Professor Wu is a top-flight psychometrician (that’s a statistician who specialises in educational measurement) who has worked for many years at the Australian Council for Educational Research (ACER) and the University of Melbourne. ACER is the developer of the NAPLAN tests and also provides the psychometric analysis of the results that will end up as the publicly reported data on school performance.
The Professor Barry McGaw she mentions is a former executive director of ACER, a professorial fellow at University of Melbourne, and chair of the Australian Curriculum Assessment and Reporting Authority (ACARA), which “owns” the NAPLAN tests and is responsible for their publication.

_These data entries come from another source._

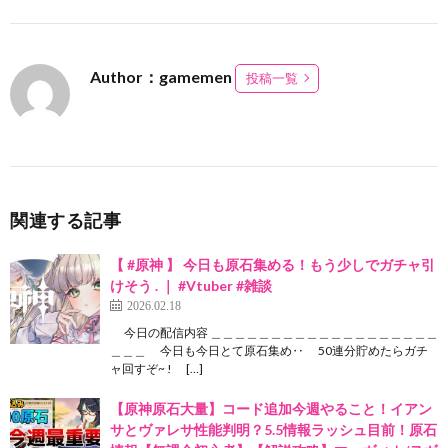
Author：gamemen
投稿一覧
関連する記事
【 #原神 】 今日も原石集める！もう少しでガチャ引
けそう . ｜ #Vtuber #雑談
2026.02.18
‍ 今日の配信内容 ＿＿＿＿＿＿＿＿＿＿＿＿＿＿＿＿＿＿＿
＿＿＿ 今日も今日とて原石集め‥ 50連分貯めたらガチ
ャ回すぞ~ ! […]
【原神原石大量】コード追加今週やること！イアン
サとヴァレサ性能判明？5.5情報ラッシュ目前！原石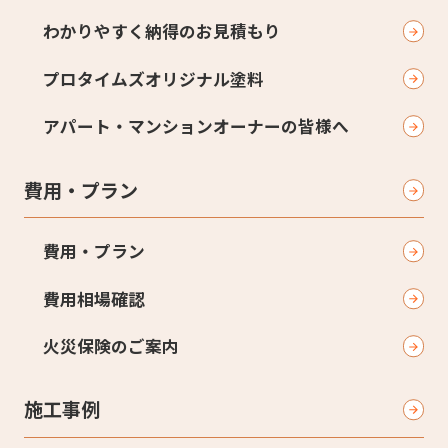
わかりやすく納得のお見積もり
プロタイムズオリジナル塗料
アパート・マンションオーナーの皆様へ
費用・プラン
費用・プラン
費用相場確認
火災保険のご案内
施工事例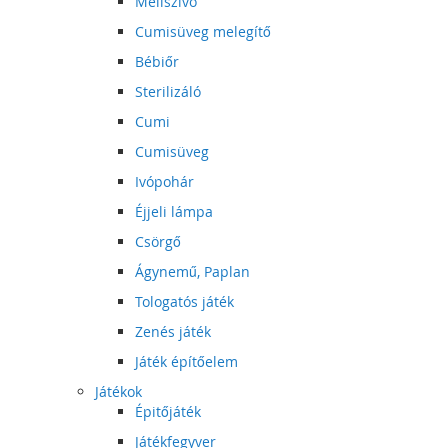
Mellszívó
Cumisüveg melegítő
Bébiőr
Sterilizáló
Cumi
Cumisüveg
Ivópohár
Éjjeli lámpa
Csörgő
Ágynemű, Paplan
Tologatós játék
Zenés játék
Játék építőelem
Játékok
Épitőjáték
Játékfegyver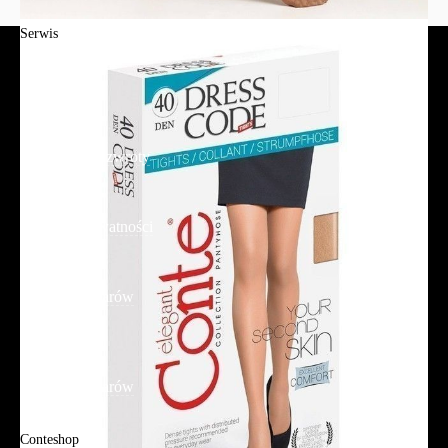
Serwis
Jak złożyć zamówienie?
Płatność
Dostawa
Reklamacje i zwroty
Regulamin
Polityka prywatności
Promocje
Tabela rozmiarów
FAQ
Promocje
Tabela rozmiarów
FAQ
Conteshop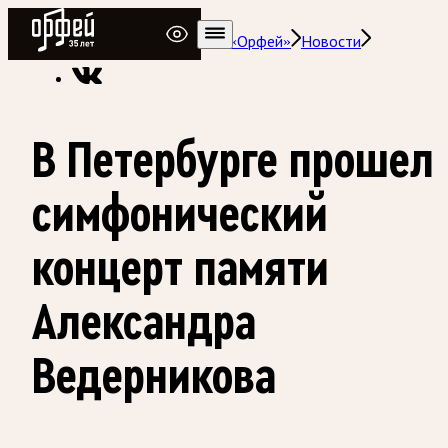
Радио Орфей
Радио классической музыки «Орфей»
Новости
В Петербурге прошел
симфонический
концерт памяти
Александра
Ведерникова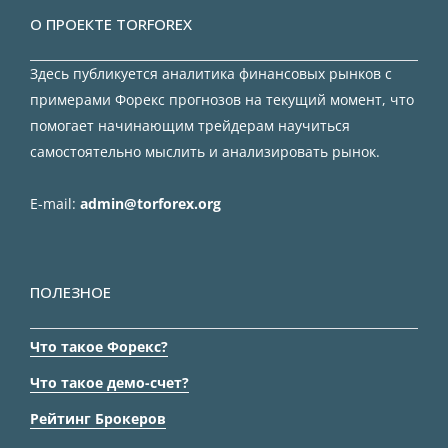
О ПРОЕКТЕ TORFOREX
Здесь публикуется аналитика финансовых рынков с
примерами Форекс прогнозов на текущий момент, что
помогает начинающим трейдерам научиться
самостоятельно мыслить и анализировать рынок.
E-mail:
admin@torforex.org
ПОЛЕЗНОЕ
Что такое Форекс?
Что такое демо-счет?
Рейтинг Брокеров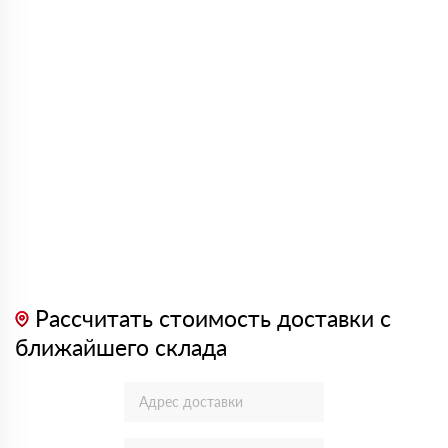
Рассчитать стоимость доставки с
ближайшего склада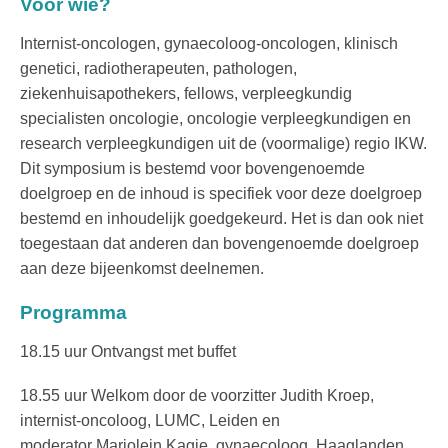
Voor wie?
Internist-oncologen, gynaecoloog-oncologen, klinisch
genetici, radiotherapeuten, pathologen,
ziekenhuisapothekers, fellows, verpleegkundig
specialisten oncologie, oncologie verpleegkundigen en
research verpleegkundigen uit de (voormalige) regio IKW.
Dit symposium is bestemd voor bovengenoemde
doelgroep en de inhoud is specifiek voor deze doelgroep
bestemd en inhoudelijk goedgekeurd. Het is dan ook niet
toegestaan dat anderen dan bovengenoemde doelgroep
aan deze bijeenkomst deelnemen.
Programma
18.15 uur Ontvangst met buffet
18.55 uur Welkom door de voorzitter Judith Kroep,
internist-oncoloog, LUMC, Leiden en
moderator Marjolein Kagie, gynaecoloog, Haaglanden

What Professor Wu is saying is that in her opinion the nature and quality of the NAPLAN tests make them unsuitable for the use that Julia Gillard wants them to be used for (that is, to compare school performance) and that Professor McGaw, among others, has agreed to implement. In Wu’s words, this multimillion dollar assessment and reporting process is generating data from any link between student performance and school performance is “at best a conjecture”.
Wu’s criticism is based on her assessment of the statistical “precision” of the NAPLAN tests. She claims that the large margins of error of the tests mean comparison within “like schools” group (that is schools with similar student populations) will be meaningless and only comparisons between high-performing, wealthy schools and low-performing, poor schools will be statistically valid.
Wu does not raise the other major academic criticism of the school reporting data — that the variation in NAPLAN scores is greater within schools (i.e. from Class A to Class B) than between schools (i.e. School X v School Y). In other words, in any given school that overall scores higher than another school, there will be classes that perform worse than the best classes in the “worse” school. No doubt this is related to the often-reported trumping effect of individual teacher quality.
It is fair enough for education bureaucrats (for which the NAPLAN tests were designed) to ignore this local variability, but any parent that chooses School A because it did better than School B on the NAPLAN tests is likely to have her kid end up in a class that is worse than the class they would have ended up in School B. So much for parent choice.
Compare Wu’s brief but devastating intervention with a lengthy article by Dr Ken Boston in this month’s Teacher magazine (an ACER publication — just to keep it all in the family!), which is an edited extract of a speech he gave at the Australian Primary Principals Association in August.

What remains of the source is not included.